Israeli state racism is not typical western racism, meaning hostility to the dark-skinned or an irrational fear of them. Israeli racism and its famous weapon - demographic statistics - assume that Arab natural growth is "a cancer in the body of the nation." It posits that educating Arab children is dangerous, which is why they receive a lot less education than Jewish children get; it's why Arabs are discriminated against regarding water quotas for agriculture; it assumes that the higher infant mortality rate among Arabs is because "they're slow," and this "slowness" of theirs hasn't changed in 64 years, because "that's the way it is."

I do not want to be walking on eggshells whenever I feel the urge to discuss politics of the Middle East. In my mind, I separate politics from people. To me, Israel and Israeli policy does not represent all Jewish people- It is just a country with messed up issues and like other countries, it's fair game for me, so I should feel completely ok to say what I want about Israel's practices and polices- but I don't because the lines are so blurred and I'd like to know if I am wrong, why I am wrong.

DoctorTwo · 27/06/2020 13:26

Jewdas are very much the wrong kind of Jews.

What the actual? Did you really post this @SuckingDieselFella, actually you did, I just find it hard to believe. Next you'll tell us Saudi Arabia promotes the wrong kind of Islam.
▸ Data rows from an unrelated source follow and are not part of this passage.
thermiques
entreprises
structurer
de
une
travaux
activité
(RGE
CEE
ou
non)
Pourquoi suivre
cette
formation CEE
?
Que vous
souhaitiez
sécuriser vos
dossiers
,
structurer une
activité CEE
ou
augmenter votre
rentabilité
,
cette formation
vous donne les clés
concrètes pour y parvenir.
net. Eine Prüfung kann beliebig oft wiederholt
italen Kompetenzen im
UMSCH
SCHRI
FliesandPies · 27/06/2020 14:22

This reply has been deleted

Message deleted by MNHQ. Here's a link to our Talk Guidelines.

mornington444 · 27/06/2020 14:26

Regardless of your views on the sacking from the Labour shadow cabinet, I think everyone should refer to Rebecca Long-Bailey. You will be referring to the decision being by Keir Starmer, not some other nickname.
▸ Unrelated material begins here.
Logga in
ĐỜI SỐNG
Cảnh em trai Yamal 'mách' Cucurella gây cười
ListeningQuietly · 27/06/2020 17:46

Hopefully Kate Green will be good at holding the Government to account as the new Shadow Education Secretary

Roseburn · 27/06/2020 18:30

Do we know much about her? She is a member of the Fawcett Society.

Roseburn · 27/06/2020 18:30

probably needs another thread...

ListeningQuietly · 27/06/2020 18:33

Indeed, but I was partly making the point that
Long Bailey was not given leeway for the crass error of judgement
because she has been shit at her job Grin

ChurchOfWokeApostate · 27/06/2020 19:10

I just don’t understand why Israel was even brought up in relation to George Floyd.....
No need to even mention Israel in that conversation, it’s ridiculous

My0My · 27/06/2020 19:15

Because both women thought it was ok to publish this rubbish. The left doesn’t think. KS needs people who have greater awareness than this. Hopefully he’s put down a marker and won’t accept this lazy ill
Informed rubbish in the future either, despite what Momentum think!

FliesandPies · 27/06/2020 22:34

Deleted for saying that people don't have a right to tell others they aren't allowed to speak. How very ironic Hmm

Viviennemary · 27/06/2020 23:51

All sensible people should be glad to see the dreaded Rebecca Long Bailley gone. If you need to know why Labour performed so dismally at the last election take a look at her.

My0My · 28/06/2020 08:24

Labour has only ever been in power when run, at the top of the parliamentary party, by gifted people. Labour never gets anywhere when the standard of politicians in the top jobs dips to mediocre.

The best (and only successful leaders at the polls) leaders have been highly educated original thinkers that understand how to position the party to gain the required votes. All of that was absent after Brown/Blair. David Miliband would have been different.

Simply paying attention to the Left and the unions is never going to win in our voting system. Getting the right people to the fore of the Labour Party is key and that needs highly intelligent original thinkers who are not overly left leaning and are not puppets of the union movement. The clock cannot bectutned back.

RLB wasn’t up to it and the Labour Party is a bit short of these people in parliament due to selection committees being taken over by the Left/Momentum. They wanted obedient followers like RLB. They want loyalty to their cause and not the most intelligent forward thinking people. Labour needs a bigger pool of better quality MPs, as do the Conservatives.